Published online by Cambridge University Press: 03 November 2009
In this chapter, I consider two historically prominent skeptical arguments: one from Section XII of Hume's Enquiry concerning Human Understanding and the other from Meditation I of Descartes' Meditations on First Philosophy. My purpose is to reconstruct the arguments so as to put them in their most powerful form. But we should remember that by “powerful” I do not mean psychologically convincing. I do not think that either skeptical argument, even in its most powerful form, has the power to convince or persuade. Rather, the arguments can be reconstructed so that they are powerful in another sense: it is not at all easy to see where they go wrong, and rejecting them requires us to give up something that otherwise would seem plausible or perhaps even obvious. Such arguments are powerful heuristic devices in that they drive us to give up plausible but mistaken assumptions about knowledge and evidence, and inspire us to put something substantive in their place.
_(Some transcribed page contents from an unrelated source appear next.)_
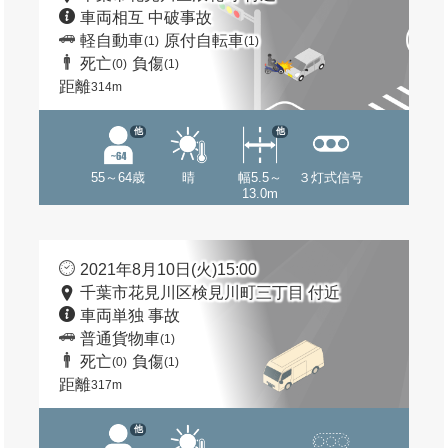
車両相互 中破事故
軽自動車
原付自転車
(1)
(1)
死亡
負傷
(0)
(1)
距離
314m
他
他
55～64歳
晴
幅5.5～
３灯式信号
13.0m
2021年8月10日(火)15:00
千葉市花見川区検見川町三丁目 付近
車両単独 事故
普通貨物車
(1)
死亡
負傷
(0)
(1)
距離
317m
他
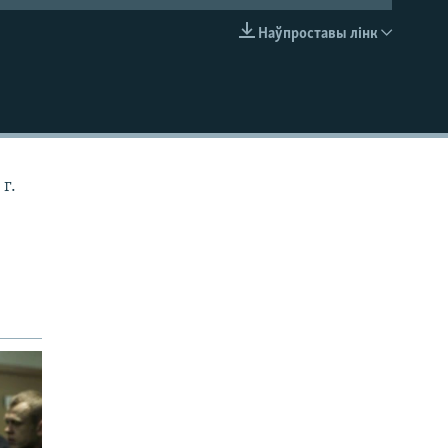
Наўпроставы лінк
EMBED
г.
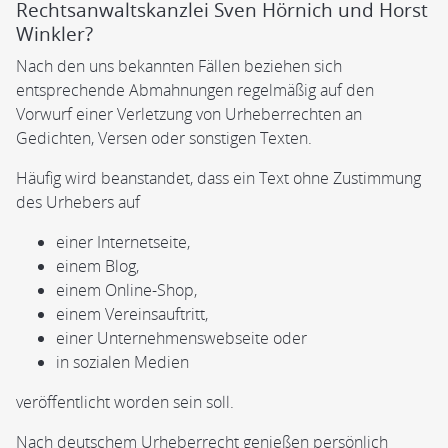
Rechtsanwaltskanzlei Sven Hörnich und Horst
Winkler?
Nach den uns bekannten Fällen beziehen sich
entsprechende Abmahnungen regelmäßig auf den
Vorwurf einer Verletzung von Urheberrechten an
Gedichten, Versen oder sonstigen Texten.
Häufig wird beanstandet, dass ein Text ohne Zustimmung
des Urhebers auf
einer Internetseite,
einem Blog,
einem Online-Shop,
einem Vereinsauftritt,
einer Unternehmenswebseite oder
in sozialen Medien
veröffentlicht worden sein soll.
Nach deutschem Urheberrecht genießen persönlich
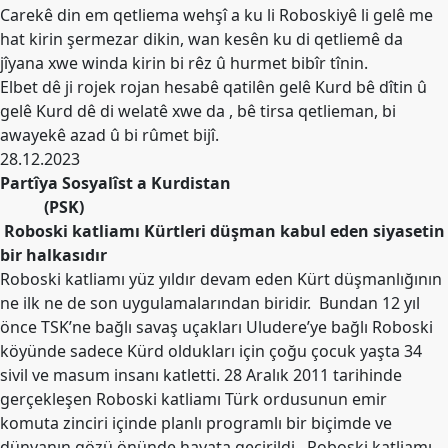
Etkinlikler
Carekê din em qetliema wehşî a ku li Roboskiyê li gelê me
hat kirin şermezar dikin, wan kesên ku di qetliemê da
Ziyaretler
jîyana xwe winda kirin bi rêz û hurmet bibîr tînin.
Elbet dê ji rojek rojan hesabê qatilên gelê Kurd bê dîtin û
PSK
TV
gelê Kurd dê di welatê xwe da , bê tirsa qetlieman, bi
awayekê azad û bi rûmet bijî.
YAYıNLAR
28.12.2023
Partîya Sosyalîst a Kurdistan
Broşür
(PSK)
Bültenler
Roboski katliamı Kürtleri düşman kabul eden siyasetin
bir halkasıdır
Raporlar
Roboski katliamı yüz yıldır devam eden Kürt düşmanlığının
Deklerasyonlar
ne ilk ne de son uygulamalarından biridir. Bundan 12 yıl
önce TSK’ne bağlı savaş uçakları Uludere’ye bağlı Roboski
İLETIŞIM
köyünde sadece Kürd oldukları için çoğu çocuk yaşta 34
sivil ve masum insanı katletti. 28 Aralık 2011 tarihinde
gerçekleşen Roboski katliamı Türk ordusunun emir
komuta zinciri içinde planlı programlı bir biçimde ve
dünyanın gözü önünde hayata geçirildi. Roboski katliamı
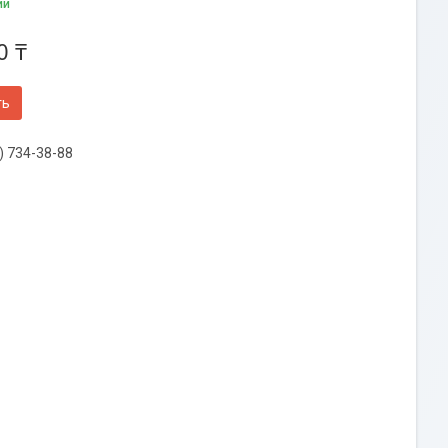
ии
0 ₸
ть
) 734-38-88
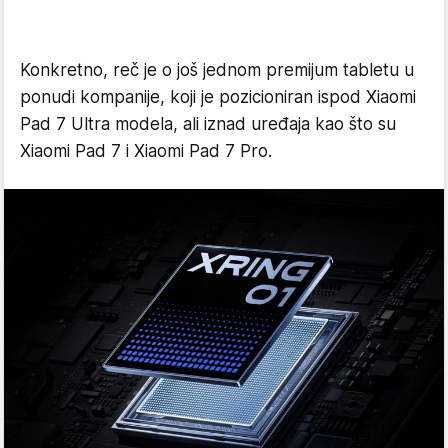
Konkretno, reč je o još jednom premijum tabletu u
ponudi kompanije, koji je pozicioniran ispod Xiaomi
Pad 7 Ultra modela, ali iznad uređaja kao što su
Xiaomi Pad 7 i Xiaomi Pad 7 Pro.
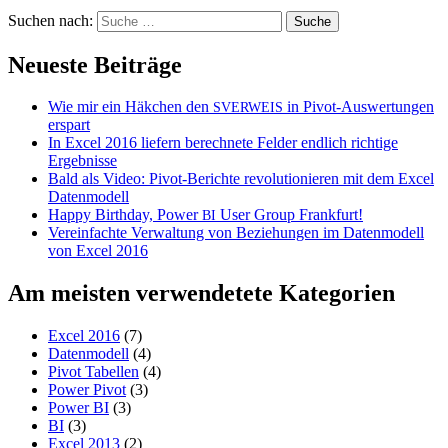
Suchen nach:
Neueste Beiträge
Wie mir ein Häkchen den
in Pivot-Auswertungen
SVERWEIS
erspart
In Excel 2016 liefern berechnete Felder endlich richtige
Ergebnisse
Bald als Video: Pivot-Berichte revolutionieren mit dem Excel
Datenmodell
Happy Birthday, Power
User Group Frankfurt!
BI
Vereinfachte Verwaltung von Beziehungen im Datenmodell
von Excel 2016
Am meisten verwendetete Kategorien
Excel 2016
(7)
Datenmodell
(4)
Pivot Tabellen
(4)
Power Pivot
(3)
Power BI
(3)
BI
(3)
Excel 2013
(2)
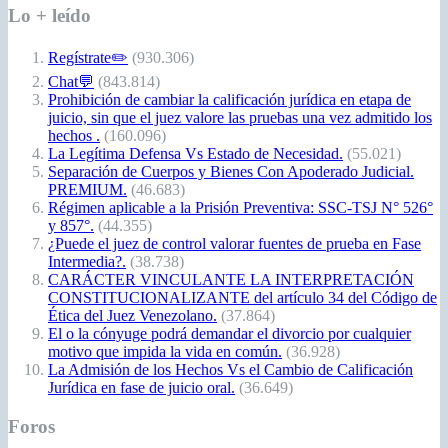
Lo + leído
Regístrate✏️
(930.306)
Chat💬
(843.814)
Prohibición de cambiar la calificación jurídica en etapa de
juicio, sin que el juez valore las pruebas una vez admitido los
hechos .
(160.096)
La Legítima Defensa Vs Estado de Necesidad.
(55.021)
Separación de Cuerpos y Bienes Con Apoderado Judicial.
PREMIUM.
(46.683)
Régimen aplicable a la Prisión Preventiva: SSC-TSJ N° 526°
y 857°.
(44.355)
¿Puede el juez de control valorar fuentes de prueba en Fase
Intermedia?.
(38.738)
CARÁCTER VINCULANTE LA INTERPRETACIÓN
CONSTITUCIONALIZANTE del artículo 34 del Código de
Ética del Juez Venezolano.
(37.864)
El o la cónyuge podrá demandar el divorcio por cualquier
motivo que impida la vida en común.
(36.928)
La Admisión de los Hechos Vs el Cambio de Calificación
Jurídica en fase de juicio oral.
(36.649)
Foros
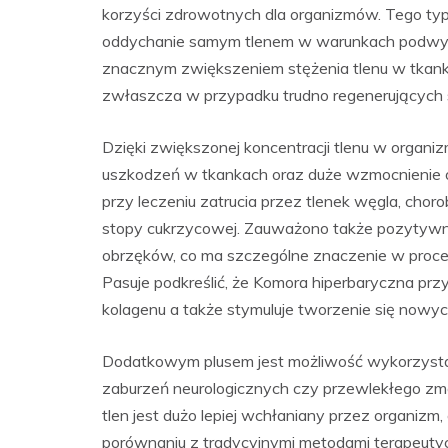
korzyści zdrowotnych dla organizmów. Tego typ
oddychanie samym tlenem w warunkach podwyżs
znacznym zwiększeniem stężenia tlenu w tkank
zwłaszcza w przypadku trudno regenerujących 
Dzięki zwiększonej koncentracji tlenu w organ
uszkodzeń w tkankach oraz duże wzmocnienie o
przy leczeniu zatrucia przez tlenek węgla, chor
stopy cukrzycowej. Zauważono także pozytywn
obrzęków, co ma szczególne znaczenie w proce
Pasuje podkreślić, że Komora hiperbaryczna pr
kolagenu a także stymuluje tworzenie się nowy
Dodatkowym plusem jest możliwość wykorzystan
zaburzeń neurologicznych czy przewlekłego z
tlen jest dużo lepiej wchłaniany przez organizm,
porównaniu z tradycyjnymi metodami terapeuty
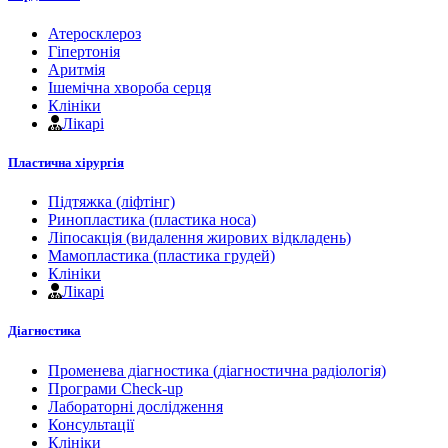
Атеросклероз
Гіпертонія
Аритмія
Ішемічна хвороба серця
Клініки
Лікарі
Пластична хірургія
Підтяжка (ліфтінг)
Ринопластика (пластика носа)
Ліпосакція (видалення жирових відкладень)
Мамопластика (пластика грудей)
Клініки
Лікарі
Діагностика
Променева діагностика (діагностична радіологія)
Програми Check-up
Лабораторні дослідження
Консультації
Клініки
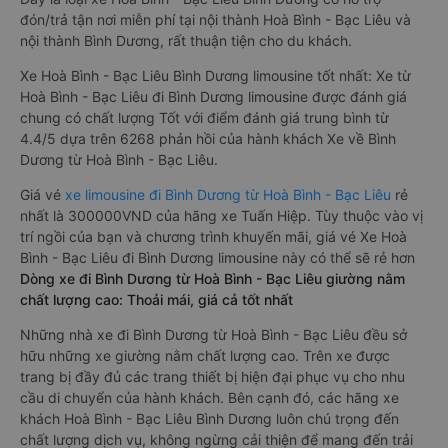
đón/trả tận nơi miễn phí tại nội thành Hoà Bình - Bạc Liêu và
nội thành Bình Dương, rất thuận tiện cho du khách.
Xe Hoà Bình - Bạc Liêu Bình Dương limousine tốt nhất: Xe từ
Hoà Bình - Bạc Liêu đi Bình Dương limousine được đánh giá
chung có chất lượng Tốt với điểm đánh giá trung bình từ
4.4/5 dựa trên 6268 phản hồi của hành khách Xe về Bình
Dương từ Hoà Bình - Bạc Liêu.
Giá vé
xe limousine đi Bình Dương từ Hoà Bình - Bạc Liêu
rẻ
nhất là 300000VND của hãng xe Tuấn Hiệp. Tùy thuộc vào vị
trí ngồi của bạn và chương trình khuyến mãi, giá vé Xe Hoà
Bình - Bạc Liêu đi Bình Dương limousine này có thể sẽ rẻ hơn
Dòng xe đi Bình Dương từ Hoà Bình - Bạc Liêu giường nằm
chất lượng cao: Thoải mái, giá cả tốt nhất
Những nhà xe đi Bình Dương từ Hoà Bình - Bạc Liêu đều sở
hữu những xe giường nằm chất lượng cao. Trên xe được
trang bị đầy đủ các trang thiết bị hiện đại phục vụ cho nhu
cầu di chuyển của hành khách. Bên cạnh đó, các hãng xe
khách Hoà Bình - Bạc Liêu Bình Dương luôn chú trọng đến
chất lượng dịch vụ, không ngừng cải thiện để mang đến trải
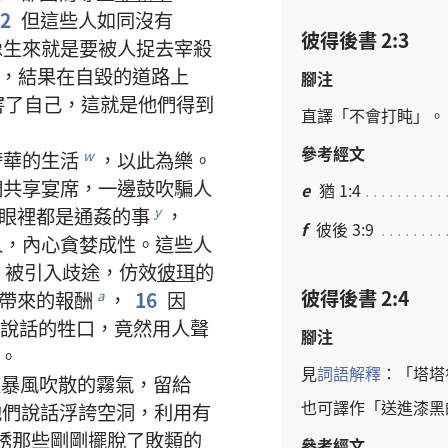
12
但
這些
人
如同
沒有
彼得後書 2:3
像
生來
就是
要
被
人
捉
去
宰殺
，
結果
在
自
毀
的
道路
上
腳注
害
了
自己
，
這
就是
他們
得到
直譯
「
不
會
打盹
」。
參考經文
奢華
的
生活
，
以
此
為
樂
。
w
們
共享
宴席
，
一邊
鼓吹
騙
人
e
猶 1:4
眼
裡
都
是
通姦
的
事
，
y
f
彼後 3:9
人
，
內心
貪婪
成性
。
這些
人
，
被
引
入
歧途
，
仿效
彼珥
的
彼得後書 2:4
帶
來
的
報酬
，
16
因
a
說話
的
牲口
，
竟然
用
人聲
腳注
。
見
詞語
解釋
：「
塔塔
被
暴風
吹
散
的
霧氣
，
留
給
也
可
譯
作
「
送
進
漆黑
他們
說話
浮誇
空洞
，
利用
有
誘
那些
剛剛
擺脫
了
敗類
的
參考經文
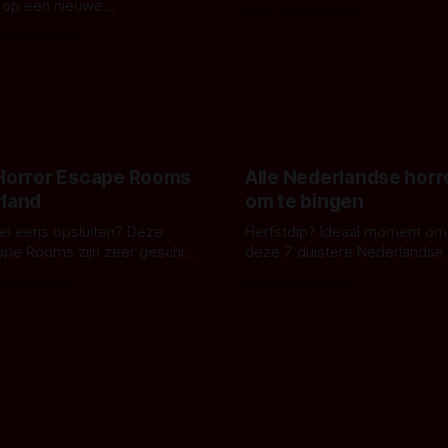
De cover, een digitaal gerend
 op een nieuwe
Door Aafke van Pelt
bizar muterend lichaam tegen
ng tussen Willa Fitzgerald,
s Vanbrabant
pastelroze- en blauwe achter
r en regisseur J.T. Mollner.
belooft iets kleurrijks maar
zijn ze te zien in 'Skeletons',
onheilspellends, iets ongrijpb
 creature feature waarvoor
maakt De Groen met ieder wo
zijn gestart in Australië.
 Horror Escape Rooms
Alle Nederlandse horr
rland
om te bingen
 wel eens opsluiten? Deze
Herfstdip? Ideaal moment om
ape Rooms zijn zeer geschikt
deze 7 duistere Nederlandse 
en voor horrorliefhebbers.
bingen! Bij nederhorror denk je al snel
 van Leeuwen
Door Frank Mulder
aan horrorfilms, waarschijnlijk
aan De Lift, Amsterdamned o
Johnsons. Maar Nederlandse h
niet beperkt tot films. Hier ee
Nederlandse tv-series uit het 
horrorgenre. Als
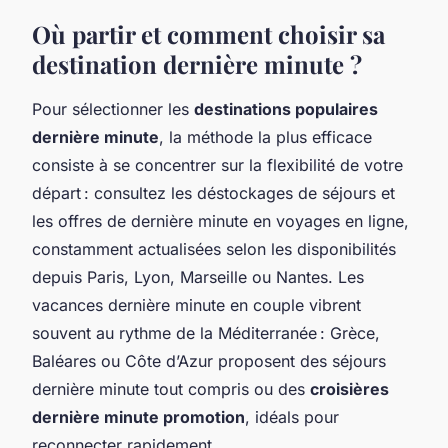
Où partir et comment choisir sa
destination dernière minute ?
Pour sélectionner les
destinations populaires
dernière minute
, la méthode la plus efficace
consiste à se concentrer sur la flexibilité de votre
départ : consultez les déstockages de séjours et
les offres de dernière minute en voyages en ligne,
constamment actualisées selon les disponibilités
depuis Paris, Lyon, Marseille ou Nantes. Les
vacances dernière minute en couple vibrent
souvent au rythme de la Méditerranée : Grèce,
Baléares ou Côte d’Azur proposent des séjours
dernière minute tout compris ou des
croisières
dernière minute promotion
, idéals pour
reconnecter rapidement.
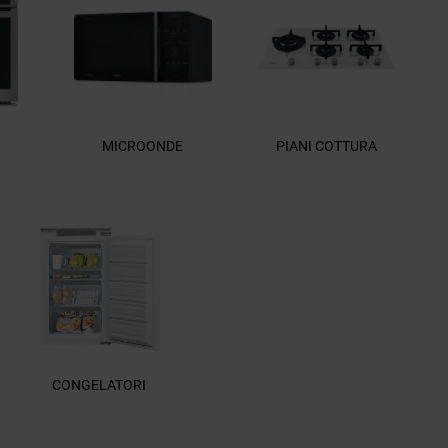
MICROONDE
PIANI COTTURA
CONGELATORI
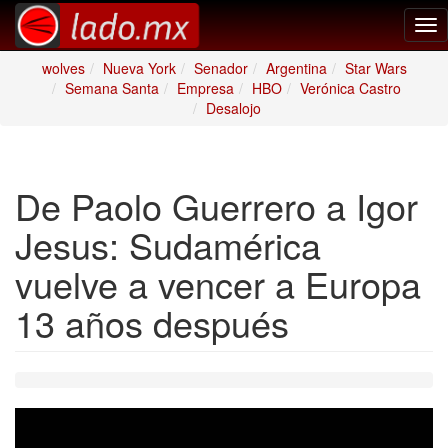
Tog
nav
wolves
Nueva York
Senador
Argentina
Star Wars
Semana Santa
Empresa
HBO
Verónica Castro
Desalojo
De Paolo Guerrero a Igor
Jesus: Sudamérica
vuelve a vencer a Europa
13 años después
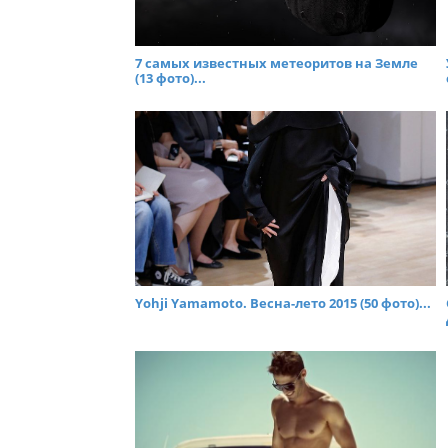
7 самых известных метеоритов на Земле
(13 фото)...
Yohji Yamamoto. Весна-лето 2015 (50 фото)...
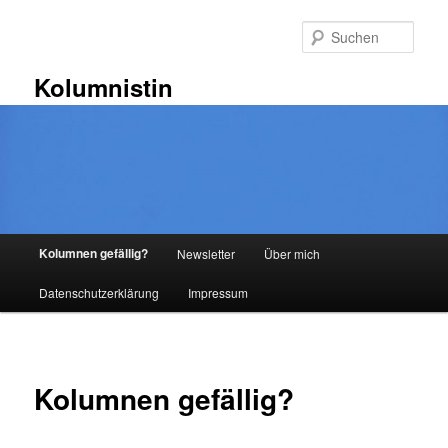
Zum
primären
Such
Inhalt
springen
Kolumnistin
Hauptmenü
Kolumnen gefällig?
Newsletter
Über mich
Datenschutzerklärung
Impressum
Kolumnen gefällig?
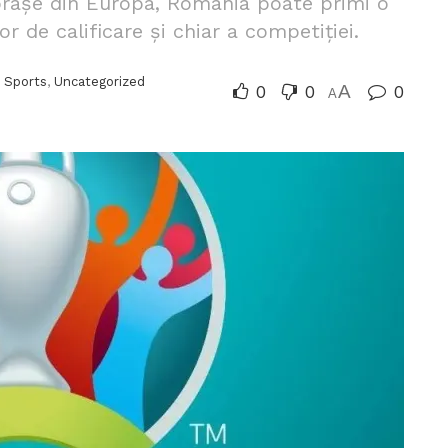
 orașe din Europa, România poate primi o
r de calificare și chiar a competiției.
,
Sports
,
Uncategorized
0
0
A
0
A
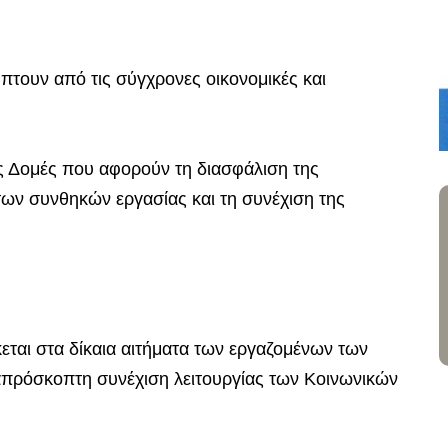
πτουν από τις σύγχρονες οικονομικές και
ές Δομές που αφορούν τη διασφάλιση της
των συνθηκών εργασίας και τη συνέχιση της
εται στα δίκαια αιτήματα των εργαζομένων των
πρόσκοπτη συνέχιση λειτουργίας των Κοινωνικών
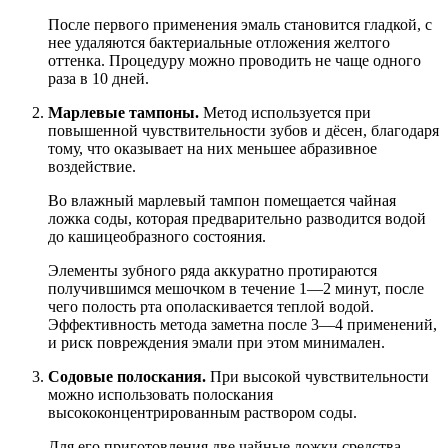
После первого применения эмаль становится гладкой, с
нее удаляются бактериальные отложения желтого
оттенка. Процедуру можно проводить не чаще одного
раза в 10 дней.
Марлевые тампоны.
Метод используется при
повышенной чувствительности зубов и дёсен, благодаря
тому, что оказывает на них меньшее абразивное
воздействие.
Во влажный марлевый тампон помещается чайная
ложка соды, которая предварительно разводится водой
до кашицеобразного состояния.
Элементы зубного ряда аккуратно протираются
получившимся мешочком в течение 1—2 минут, после
чего полость рта ополаскивается теплой водой.
Эффективность метода заметна после 3—4 применений,
и риск повреждения эмали при этом минимален.
Содовые полоскания.
При высокой чувствительности
можно использовать полоскания
высококонцентрированным раствором соды.
Для его приготовления две чайные ложки средства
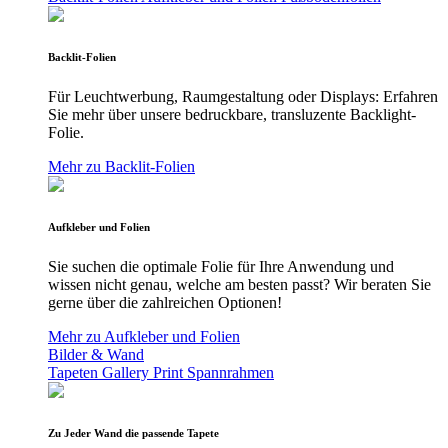
Backlit-Folien
Für Leuchtwerbung, Raumgestaltung oder Displays: Erfahren
Sie mehr über unsere bedruckbare, transluzente Backlight-
Folie.
Mehr zu Backlit-Folien
Aufkleber und Folien
Sie suchen die optimale Folie für Ihre Anwendung und
wissen nicht genau, welche am besten passt? Wir beraten Sie
gerne über die zahlreichen Optionen!
Mehr zu Aufkleber und Folien
Bilder & Wand
Tapeten
Gallery Print
Spannrahmen
Zu Jeder Wand die passende Tapete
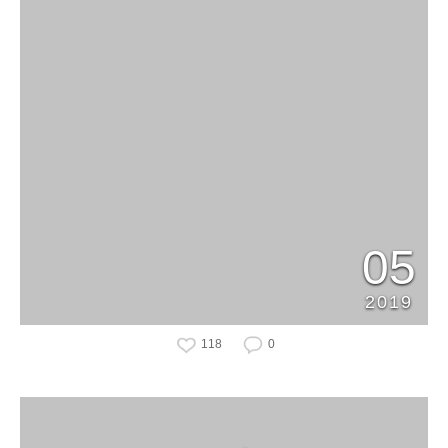
05
2019
118
0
In the next chapter we will consider how several dismissive responses to skepticism fare against the reconstructed arguments. Remember that dismissive responses are ones that either (a) do not engage skeptical arguments at all or (b) engage them only superficially. Such responses are dismissive because they reject the skeptical conclusion without paying serious attention to the reasoning that leads up to it. Accordingly, dismissive responses miss the lessons that skeptical arguments can teach.